### WHAT IS BEING ASKED
Search the entries for the string "бухгалтерском" and give the number of lines that hold it, nothing more.

*** THE DATA

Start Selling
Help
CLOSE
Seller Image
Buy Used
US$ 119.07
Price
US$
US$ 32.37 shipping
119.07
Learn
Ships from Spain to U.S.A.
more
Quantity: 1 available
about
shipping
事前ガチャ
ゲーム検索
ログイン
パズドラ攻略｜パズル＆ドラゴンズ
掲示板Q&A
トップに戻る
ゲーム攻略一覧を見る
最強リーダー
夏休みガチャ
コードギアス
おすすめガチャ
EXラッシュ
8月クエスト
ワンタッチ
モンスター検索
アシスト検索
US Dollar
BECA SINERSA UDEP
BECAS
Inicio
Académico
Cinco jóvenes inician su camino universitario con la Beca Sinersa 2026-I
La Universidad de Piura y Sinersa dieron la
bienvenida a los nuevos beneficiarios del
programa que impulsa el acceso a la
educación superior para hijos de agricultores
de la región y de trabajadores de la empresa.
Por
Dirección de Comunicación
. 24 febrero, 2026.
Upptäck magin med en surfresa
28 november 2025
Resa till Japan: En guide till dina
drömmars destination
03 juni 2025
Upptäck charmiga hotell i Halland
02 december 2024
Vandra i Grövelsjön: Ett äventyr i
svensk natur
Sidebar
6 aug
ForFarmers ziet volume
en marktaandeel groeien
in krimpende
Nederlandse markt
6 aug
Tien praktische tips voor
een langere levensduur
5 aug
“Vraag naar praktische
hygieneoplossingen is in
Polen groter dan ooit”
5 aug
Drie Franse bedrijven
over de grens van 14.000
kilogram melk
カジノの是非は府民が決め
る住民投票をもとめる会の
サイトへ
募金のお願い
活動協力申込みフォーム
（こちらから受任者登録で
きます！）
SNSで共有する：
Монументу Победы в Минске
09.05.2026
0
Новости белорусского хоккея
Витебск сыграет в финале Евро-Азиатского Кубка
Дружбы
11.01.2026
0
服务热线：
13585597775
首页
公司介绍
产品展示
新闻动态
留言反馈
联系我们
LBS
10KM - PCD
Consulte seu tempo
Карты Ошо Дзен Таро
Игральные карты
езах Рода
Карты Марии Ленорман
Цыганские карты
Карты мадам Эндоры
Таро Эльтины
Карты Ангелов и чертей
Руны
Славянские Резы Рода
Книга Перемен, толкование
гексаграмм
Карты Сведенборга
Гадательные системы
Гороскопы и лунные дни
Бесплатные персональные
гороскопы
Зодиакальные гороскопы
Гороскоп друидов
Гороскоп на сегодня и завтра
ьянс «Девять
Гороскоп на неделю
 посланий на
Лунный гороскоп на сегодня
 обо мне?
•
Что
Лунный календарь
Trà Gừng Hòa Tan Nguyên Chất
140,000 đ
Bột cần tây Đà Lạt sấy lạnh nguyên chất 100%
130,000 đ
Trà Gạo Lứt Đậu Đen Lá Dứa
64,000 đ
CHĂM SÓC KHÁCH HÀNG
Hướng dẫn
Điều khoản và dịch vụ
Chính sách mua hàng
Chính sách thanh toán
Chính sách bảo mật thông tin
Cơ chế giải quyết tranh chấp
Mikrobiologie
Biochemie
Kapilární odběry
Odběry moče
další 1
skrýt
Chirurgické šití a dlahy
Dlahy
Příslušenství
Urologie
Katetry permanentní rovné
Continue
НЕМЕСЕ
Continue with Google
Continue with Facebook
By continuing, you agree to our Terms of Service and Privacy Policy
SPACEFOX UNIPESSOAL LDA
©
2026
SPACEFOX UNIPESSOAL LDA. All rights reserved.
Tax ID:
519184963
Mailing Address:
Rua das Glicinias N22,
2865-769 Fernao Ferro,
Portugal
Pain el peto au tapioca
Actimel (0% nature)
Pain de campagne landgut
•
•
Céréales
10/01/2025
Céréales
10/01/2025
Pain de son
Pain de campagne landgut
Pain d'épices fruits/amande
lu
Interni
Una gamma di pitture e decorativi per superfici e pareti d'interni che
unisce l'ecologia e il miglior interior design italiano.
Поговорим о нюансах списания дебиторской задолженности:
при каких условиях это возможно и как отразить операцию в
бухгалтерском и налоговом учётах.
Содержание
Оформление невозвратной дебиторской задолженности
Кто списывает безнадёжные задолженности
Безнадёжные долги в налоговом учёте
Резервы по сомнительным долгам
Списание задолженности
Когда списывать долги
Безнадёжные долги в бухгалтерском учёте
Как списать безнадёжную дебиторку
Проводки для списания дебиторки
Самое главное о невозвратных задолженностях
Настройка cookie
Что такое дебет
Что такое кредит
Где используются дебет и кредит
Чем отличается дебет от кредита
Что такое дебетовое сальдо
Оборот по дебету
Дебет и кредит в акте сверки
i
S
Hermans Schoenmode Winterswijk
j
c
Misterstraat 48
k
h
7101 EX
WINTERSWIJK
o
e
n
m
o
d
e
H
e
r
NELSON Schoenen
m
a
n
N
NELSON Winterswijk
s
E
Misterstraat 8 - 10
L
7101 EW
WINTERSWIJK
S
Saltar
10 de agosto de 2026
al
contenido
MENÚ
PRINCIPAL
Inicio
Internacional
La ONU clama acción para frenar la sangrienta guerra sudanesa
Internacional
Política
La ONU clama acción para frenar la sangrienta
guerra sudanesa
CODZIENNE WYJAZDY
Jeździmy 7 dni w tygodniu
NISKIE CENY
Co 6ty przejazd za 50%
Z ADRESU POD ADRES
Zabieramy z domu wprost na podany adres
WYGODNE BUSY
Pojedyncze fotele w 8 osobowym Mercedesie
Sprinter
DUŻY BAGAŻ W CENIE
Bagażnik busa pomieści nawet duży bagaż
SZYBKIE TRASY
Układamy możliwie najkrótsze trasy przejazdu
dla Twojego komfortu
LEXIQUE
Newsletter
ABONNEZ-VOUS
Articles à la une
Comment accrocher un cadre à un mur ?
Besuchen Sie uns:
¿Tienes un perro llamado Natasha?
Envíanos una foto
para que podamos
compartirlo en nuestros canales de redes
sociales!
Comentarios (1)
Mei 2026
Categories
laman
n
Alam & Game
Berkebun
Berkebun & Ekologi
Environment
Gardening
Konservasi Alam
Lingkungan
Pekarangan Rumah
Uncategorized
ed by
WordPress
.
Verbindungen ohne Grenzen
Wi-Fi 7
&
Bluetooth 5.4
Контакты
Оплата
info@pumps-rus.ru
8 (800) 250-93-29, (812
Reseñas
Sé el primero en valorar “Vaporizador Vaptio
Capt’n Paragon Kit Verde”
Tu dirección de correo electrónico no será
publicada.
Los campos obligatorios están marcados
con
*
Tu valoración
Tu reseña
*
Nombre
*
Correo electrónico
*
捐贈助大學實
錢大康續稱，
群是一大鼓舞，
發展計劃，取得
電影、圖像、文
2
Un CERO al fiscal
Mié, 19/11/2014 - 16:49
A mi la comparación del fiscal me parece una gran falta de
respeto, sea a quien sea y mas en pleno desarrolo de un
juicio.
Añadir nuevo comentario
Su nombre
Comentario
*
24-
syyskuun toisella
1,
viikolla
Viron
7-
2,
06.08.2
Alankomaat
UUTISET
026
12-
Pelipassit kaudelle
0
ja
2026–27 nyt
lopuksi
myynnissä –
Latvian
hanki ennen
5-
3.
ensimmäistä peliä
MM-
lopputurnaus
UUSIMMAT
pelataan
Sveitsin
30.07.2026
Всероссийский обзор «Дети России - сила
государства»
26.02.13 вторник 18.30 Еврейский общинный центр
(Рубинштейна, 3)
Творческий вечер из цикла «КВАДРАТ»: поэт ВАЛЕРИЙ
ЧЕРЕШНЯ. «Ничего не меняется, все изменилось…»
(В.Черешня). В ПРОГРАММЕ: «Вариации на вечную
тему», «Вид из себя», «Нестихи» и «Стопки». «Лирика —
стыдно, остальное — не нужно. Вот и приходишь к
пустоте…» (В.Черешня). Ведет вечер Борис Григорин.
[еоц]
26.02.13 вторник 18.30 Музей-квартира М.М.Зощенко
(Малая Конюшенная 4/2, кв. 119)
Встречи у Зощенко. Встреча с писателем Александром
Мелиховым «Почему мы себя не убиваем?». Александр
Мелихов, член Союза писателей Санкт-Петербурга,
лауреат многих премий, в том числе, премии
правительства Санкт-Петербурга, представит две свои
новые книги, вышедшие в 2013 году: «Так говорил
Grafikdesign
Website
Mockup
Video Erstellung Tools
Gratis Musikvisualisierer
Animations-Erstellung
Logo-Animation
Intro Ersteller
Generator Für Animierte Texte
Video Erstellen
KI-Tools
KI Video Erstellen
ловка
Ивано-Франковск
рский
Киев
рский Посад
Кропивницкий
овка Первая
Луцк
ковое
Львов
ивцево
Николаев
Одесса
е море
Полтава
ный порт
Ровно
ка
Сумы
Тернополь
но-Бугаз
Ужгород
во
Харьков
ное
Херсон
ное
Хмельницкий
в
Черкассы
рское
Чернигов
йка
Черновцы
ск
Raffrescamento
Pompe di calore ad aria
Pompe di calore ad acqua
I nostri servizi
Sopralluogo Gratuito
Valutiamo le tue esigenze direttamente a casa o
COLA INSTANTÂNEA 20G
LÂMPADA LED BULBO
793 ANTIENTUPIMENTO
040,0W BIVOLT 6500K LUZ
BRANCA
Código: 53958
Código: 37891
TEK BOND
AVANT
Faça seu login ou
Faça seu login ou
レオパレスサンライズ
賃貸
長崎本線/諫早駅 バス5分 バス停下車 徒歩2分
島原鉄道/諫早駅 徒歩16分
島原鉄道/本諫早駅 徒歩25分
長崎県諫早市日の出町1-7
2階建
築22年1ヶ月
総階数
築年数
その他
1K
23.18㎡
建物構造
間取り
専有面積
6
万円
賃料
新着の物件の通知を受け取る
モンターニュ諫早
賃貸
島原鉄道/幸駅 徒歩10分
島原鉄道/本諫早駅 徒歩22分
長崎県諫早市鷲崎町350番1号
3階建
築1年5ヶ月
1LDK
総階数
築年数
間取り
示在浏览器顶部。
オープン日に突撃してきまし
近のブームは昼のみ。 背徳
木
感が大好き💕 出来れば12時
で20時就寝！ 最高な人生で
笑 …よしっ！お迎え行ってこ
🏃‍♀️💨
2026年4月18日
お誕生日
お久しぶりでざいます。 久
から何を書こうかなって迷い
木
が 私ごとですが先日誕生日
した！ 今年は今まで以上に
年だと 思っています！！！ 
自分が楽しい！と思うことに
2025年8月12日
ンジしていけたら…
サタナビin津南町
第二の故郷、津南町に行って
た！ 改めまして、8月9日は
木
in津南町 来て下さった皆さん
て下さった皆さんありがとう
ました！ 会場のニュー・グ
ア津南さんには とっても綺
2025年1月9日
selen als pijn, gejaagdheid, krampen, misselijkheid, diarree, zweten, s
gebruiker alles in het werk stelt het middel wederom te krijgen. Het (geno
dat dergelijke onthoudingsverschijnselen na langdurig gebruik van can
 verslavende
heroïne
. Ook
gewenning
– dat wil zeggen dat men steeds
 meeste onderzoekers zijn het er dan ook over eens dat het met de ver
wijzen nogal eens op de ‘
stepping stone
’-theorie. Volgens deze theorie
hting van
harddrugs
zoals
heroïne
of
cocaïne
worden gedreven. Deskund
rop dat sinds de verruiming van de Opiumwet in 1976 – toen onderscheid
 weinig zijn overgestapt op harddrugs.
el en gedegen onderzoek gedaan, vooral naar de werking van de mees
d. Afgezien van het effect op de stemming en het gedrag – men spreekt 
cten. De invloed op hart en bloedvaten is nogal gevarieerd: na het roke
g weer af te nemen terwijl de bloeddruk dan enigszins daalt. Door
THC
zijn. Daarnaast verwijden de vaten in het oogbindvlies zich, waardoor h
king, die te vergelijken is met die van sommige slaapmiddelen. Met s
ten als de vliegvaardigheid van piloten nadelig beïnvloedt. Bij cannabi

******

### RESULT OF THE EXERCISE
2